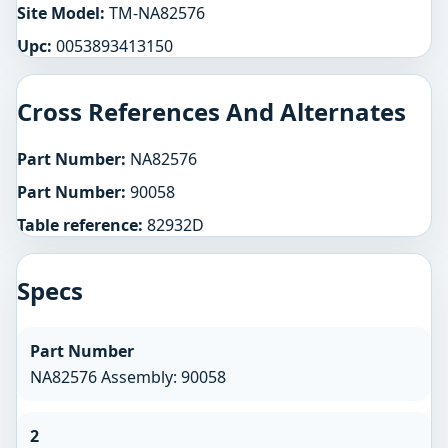
Site Model:
TM-NA82576
Upc:
0053893413150
Cross References And Alternates
Part Number:
NA82576
Part Number:
90058
Table reference:
82932D
Specs
Part Number
NA82576 Assembly: 90058
2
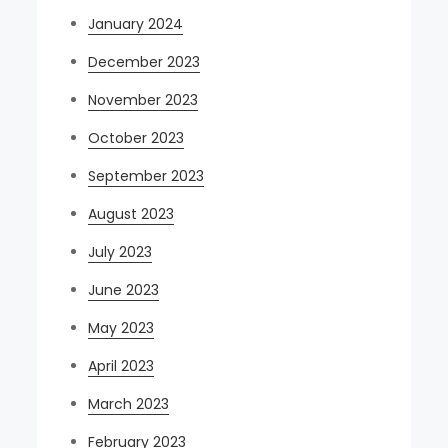
January 2024
December 2023
November 2023
October 2023
September 2023
August 2023
July 2023
June 2023
May 2023
April 2023
March 2023
February 2023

**EXERCISE**
Leave the images out and print each entry exactly.

**WRITTEN SOLUTION**
Site Model:
TM-NA82576
Upc:
0053893413150
Cross References And Alternates
Part Number:
NA82576
Part Number:
90058
Table reference:
82932D
Specs
Part Number
NA82576 Assembly: 90058
2
January 2024
December 2023
November 2023
October 2023
September 2023
August 2023
July 2023
June 2023
May 2023
April 2023
March 2023
February 2023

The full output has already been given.